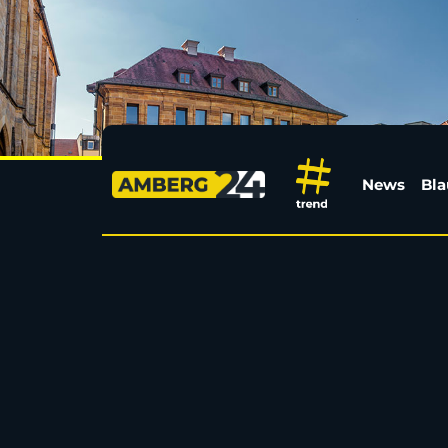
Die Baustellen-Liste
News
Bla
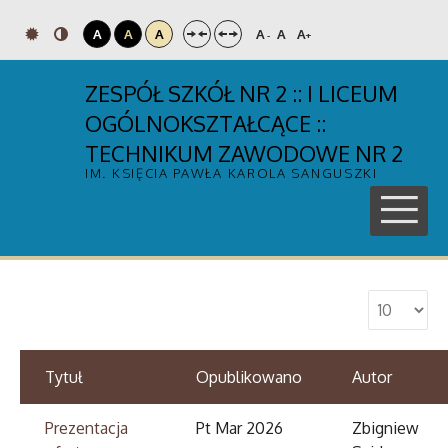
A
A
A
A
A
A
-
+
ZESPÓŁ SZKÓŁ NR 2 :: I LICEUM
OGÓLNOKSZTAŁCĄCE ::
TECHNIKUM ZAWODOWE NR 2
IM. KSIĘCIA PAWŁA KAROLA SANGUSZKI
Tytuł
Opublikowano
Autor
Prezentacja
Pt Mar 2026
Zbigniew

#####

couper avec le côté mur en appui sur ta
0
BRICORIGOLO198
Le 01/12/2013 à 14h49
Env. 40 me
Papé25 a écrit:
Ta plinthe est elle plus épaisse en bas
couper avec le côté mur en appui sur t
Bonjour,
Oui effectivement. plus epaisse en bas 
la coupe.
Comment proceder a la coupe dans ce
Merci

#####

__TASK TO COMPLETE__
Filter by the word "appui": copy every line of the data that holds it.

__RESPONSE AREA__
couper avec le côté mur en appui sur ta
couper avec le côté mur en appui sur t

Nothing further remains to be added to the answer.